Сент-Роз, видимо, был недоволен, что она застала его за этим занятием, и в свою очередь пошел в ванную. Казалось, он уже согласился остаться в этой комнате, не догадываясь, что Сандра выбрала ее с определенной целью. Впервые она принимала любовника в «святилище». Мысль об этом всегда была ей противна из-за известных предубеждений; однако Сандре страстно хотелось совершить это «святотатство» с Сент-Розом. Она сняла халатик, расстелила постель, улеглась на обычное место, положила одну руку под голову, другую на грудь, прислушалась к бульканью воды в трубе и внезапно потянула одеяло на себя; ей пришло в голову, что ночь любви с этим человеком, у которого так тревожно на душе, имеет совсем иной смысл, чем все другие ночи, словно она отдает ему не просто свое тело, но куда более значительную часть своего существа. Она думала о том, что до сих пор ни одно из ее любовных приключений не было похоже на это и что все они — она в этом не сомневалась — не затрагивали ее сердца. Сандра подумала также, что, отдавшись Сент-Розу, она уже не ощущала себя посторонним ему человеком, как это было с другими любовниками, но, напротив, сохраняла к нему душевную признательность — чувство, сходное с нежностью, да и сейчас она была глубоко взволнована его близостью, хотя он ее еще не коснулся.

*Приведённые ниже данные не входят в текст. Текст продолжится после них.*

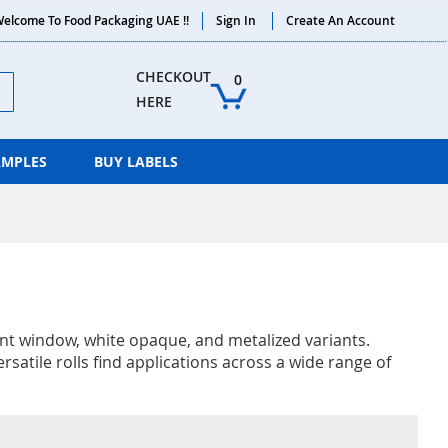
elcome To Food Packaging UAE !!
Sign In
Create An Account
ch
CHECKOUT 
0
HERE
AMPLES
BUY LABELS
rent window, white opaque, and metalized variants.
satile rolls find applications across a wide range of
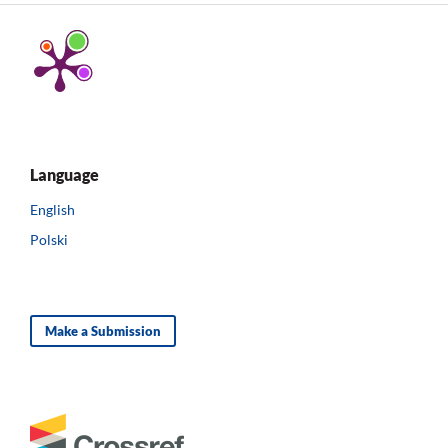
Language
English
Polski
Make a Submission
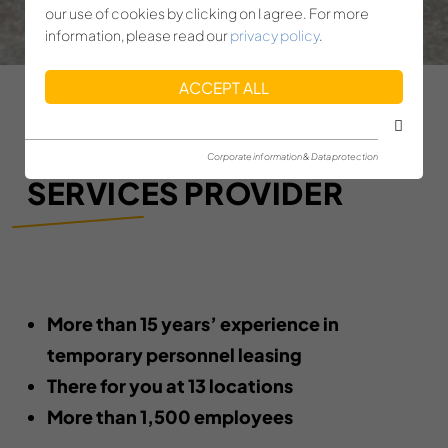
our use of cookies by clicking on I agree. For more
information, please read our
privacy policy
.
ACCEPT ALL
YOUR PERSONNEL
Corporate information & Data protection
SERVICES PROVIDER
More than 15 years’ experience in
temporary personnel leasing
There for you at 13 locations
More than 1,500 employees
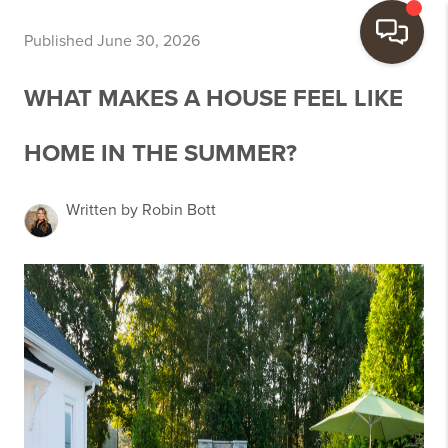
Published June 30, 2026
WHAT MAKES A HOUSE FEEL LIKE
HOME IN THE SUMMER?
Written by Robin Bott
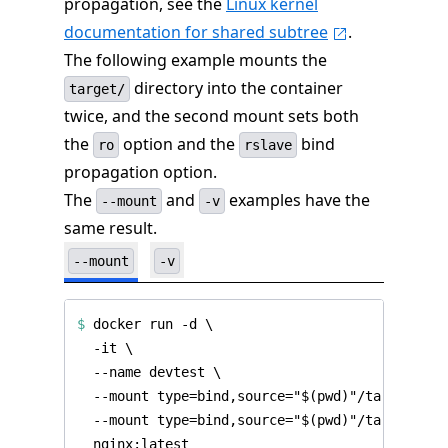
propagation, see the
Linux kernel
documentation for shared subtree
.
The following example mounts the
directory into the container
target/
twice, and the second mount sets both
the
option and the
bind
ro
rslave
propagation option.
The
and
examples have the
--mount
-v
same result.
--mount
-v
$
 docker run -d 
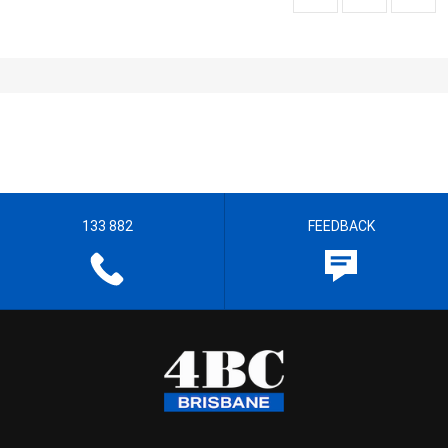
133 882
FEEDBACK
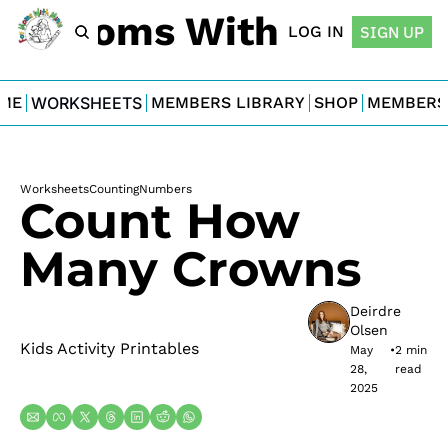
For Moms With Minis
LOG IN
SIGN UP
ME
WORKSHEETS
MEMBERS LIBRARY
SHOP
MEMBERS
Worksheets
Counting
Numbers
Count How 
Many Crowns
Deirdre 
Olsen
Kids Activity Printables
May 
•
2 min 
28, 
read
2025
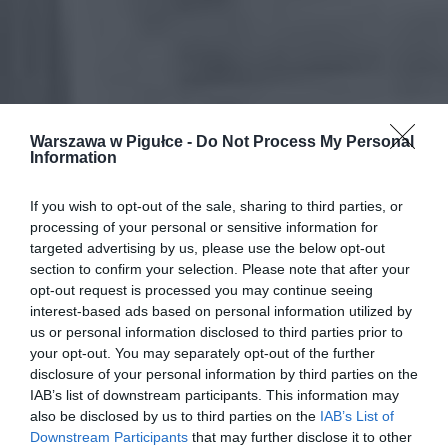
Warszawa w Pigułce -
Do Not Process My Personal
Information
If you wish to opt-out of the sale, sharing to third parties, or
processing of your personal or sensitive information for
targeted advertising by us, please use the below opt-out
section to confirm your selection. Please note that after your
opt-out request is processed you may continue seeing
interest-based ads based on personal information utilized by
us or personal information disclosed to third parties prior to
your opt-out. You may separately opt-out of the further
disclosure of your personal information by third parties on the
IAB’s list of downstream participants. This information may
also be disclosed by us to third parties on the
IAB’s List of
Downstream Participants
that may further disclose it to other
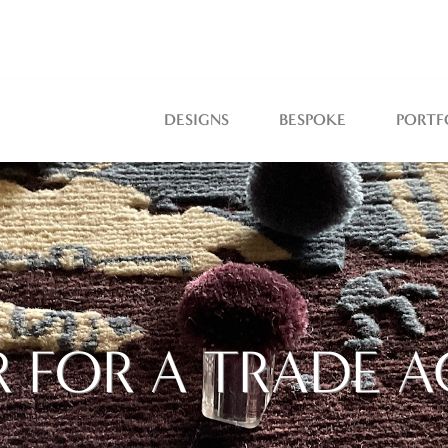
DESIGNS
BESPOKE
PORTF
R FOR A TRADE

Когда вернулся Сент-Роз с полотенцем, повязанным вокруг бедер, она неожиданно для себя протянула руку и потушила лампу у изголовья. Затем в темноте взяла его за руку и привлекла к себе, шепча слова, полные страсти, которых никогда раньше — в этом она была уверена — не произносили ее губы. И он осыпал ее ласками, шептал, что у нее прекрасная грудь, и Сандра слушала эти столь знакомые ей слова со смешанным чувством удовлетворения и покорности и кончиками пальцев, как это делают слепые, касалась лица Сент-Роза. Чаще всего она не позволяла своим возлюбленным целовать ее в губы, а если уклониться не удавалось, то не испытывала от этого радости, но, когда к ее губам прикоснулся Сент-Роз, Сандру охватил такой порыв любви, какого она еще не знала. И, лежа в его объятиях, она желала только одного — чтобы он познал всю полноту счастья. И когда, бурно дыша, Сент-Роз откинулся на подушку рядом с ней, Сандра положила голову ему на грудь с чувством, в котором не было ничего плотского, а была подлинная чистота. Не поторопился ли он зажечь свет? Во всяком случае, когда он нажал кнопку выключателя и лампочка у изголовья осветила его лицо, Сандра заметила, что Сент-Роз глядит куда-то в сторону, вид у него совершенно спокойный и уж вовсе не такой, как ей представлялось. Она упрекнула его за это тоном легкой иронии, но на большее не решилась, боясь разорвать тонкую нить, которая еще, быть может, их связывала, и в то же время у нее возникло желание поиздеваться над самой собою.
Сент-Роз молчал, глаза его были полузакрыты, и Сандра отстранилась от него, оперлась на локоть. Она смотрела на Сент-Роза, видела волосы на его груди, его сильные ноги, шрам на правой ноге. Он занимал место Луиджи, но эта мысль уже потеряла всякое значение. На что она надеялась? Больше значить для него, чувствовать, что она живет в его сердце. Сандра воскликнула: «Я никого, кроме вас, не любила!», потом, сконфуженная, повернулась к нему спиной в страхе, что он рассмеется или легкомысленно воспримет ее признание. И страх этот сдавил ей горло так сильно, что у нее полились слезы. Но Сент-Роз нежно поцеловал ее в плечо, едва коснувшись его губами, и сказал, что ему лучше подняться в свою комнату, ибо может произойти что-нибудь неожиданное. Этот довод не уязвил ее, а, напротив, успокоил, до такой степени она страшилась мыслей, причинивших ей боль.